Assignment: The answer must consist of each line below that contains the string "персонализации".
Records for this task Start Marker
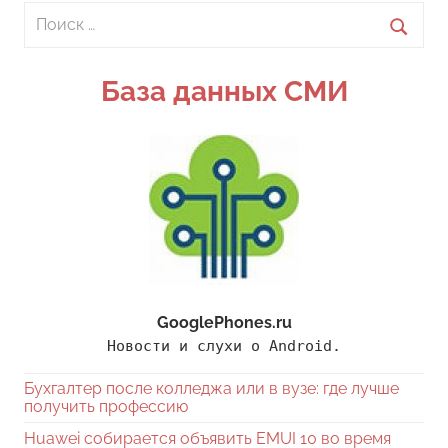
Поиск
для:
Поиск
База данных СМИ
GooglePhones.ru
Новости и слухи о Android.
Бухгалтер после колледжа или в вузе: где лучше
получить профессию
Huawei собирается объявить EMUI 10 во время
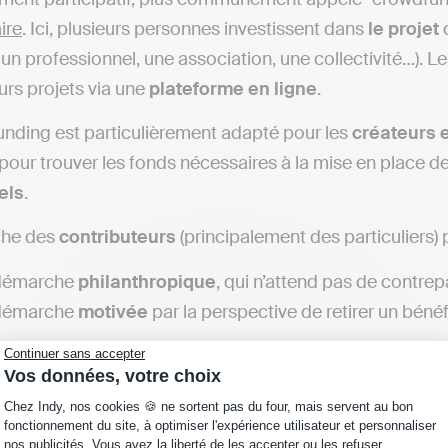
ire
. Ici, plusieurs personnes investissent dans
le projet
d
, un professionnel, une association, une collectivité…). L
eurs projets via une
plateforme
en
ligne
.
nding est particulièrement adapté pour les
créateurs 
 pour trouver les fonds nécessaires à la mise en place de 
els
.
che des
contributeurs
(principalement des particuliers) 
démarche
philanthropique
, qui n’attend pas de contrepar
démarche
motivée
par la perspective de retirer un bénéf
Continuer sans accepter
Vos données, votre choix
Plateforme de Gestion du Consentement : Personna
Chez Indy, nos cookies 🍪 ne sortent pas du four, mais servent au bon
💰 Bon à savoir :
Le montant du financement participa
fonctionnement du site, à optimiser l'expérience utilisateur et personnaliser
mettre en œuvre le projet tel que défini sur la plate
nos publicités. Vous avez la liberté de les accepter ou les refuser.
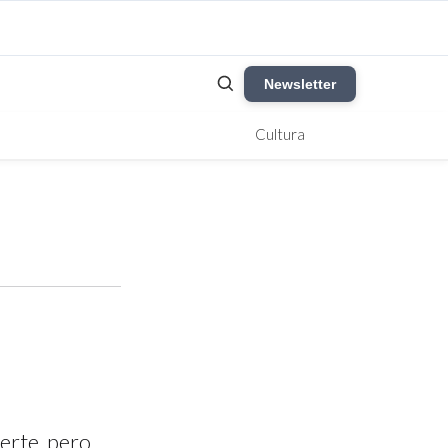
Newsletter
Cultura
erte, pero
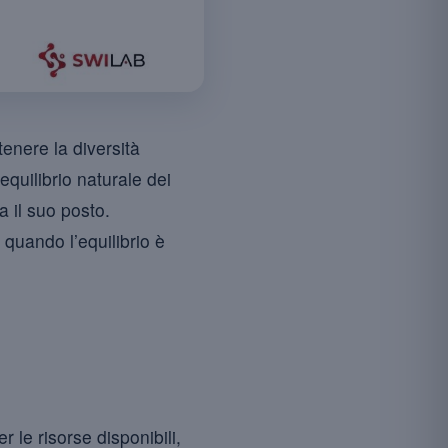
stenere la diversità
’equilibrio naturale dei
a il suo posto.
 quando l’equilibrio è
r le risorse disponibili,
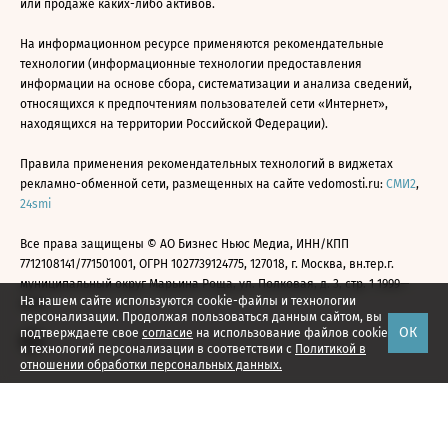
или продаже каких-либо активов.
На информационном ресурсе применяются рекомендательные
технологии (информационные технологии предоставления
информации на основе сбора, систематизации и анализа сведений,
относящихся к предпочтениям пользователей сети «Интернет»,
находящихся на территории Российской Федерации).
Правила применения рекомендательных технологий в виджетах
рекламно-обменной сети, размещенных на сайте vedomosti.ru:
СМИ2
,
24smi
Все права защищены © АО Бизнес Ньюс Медиа, ИНН/КПП
7712108141/771501001, ОГРН 1027739124775, 127018, г. Москва, вн.тер.г.
муниципальный округ Марьина Роща, ул. Полковая, д. 3, стр. 1 1999—
На нашем сайте используются cookie-файлы и технологии
2026
персонализации. Продолжая пользоваться данным сайтом, вы
ОК
подтверждаете свое
согласие
на использование файлов cookie
и технологий персонализации в соответствии с
Политикой в
отношении обработки персональных данных.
Records for this task End Marker
Finished exercise:
персонализации. Продолжая пользоваться данным сайтом, вы
и технологий персонализации в соответствии с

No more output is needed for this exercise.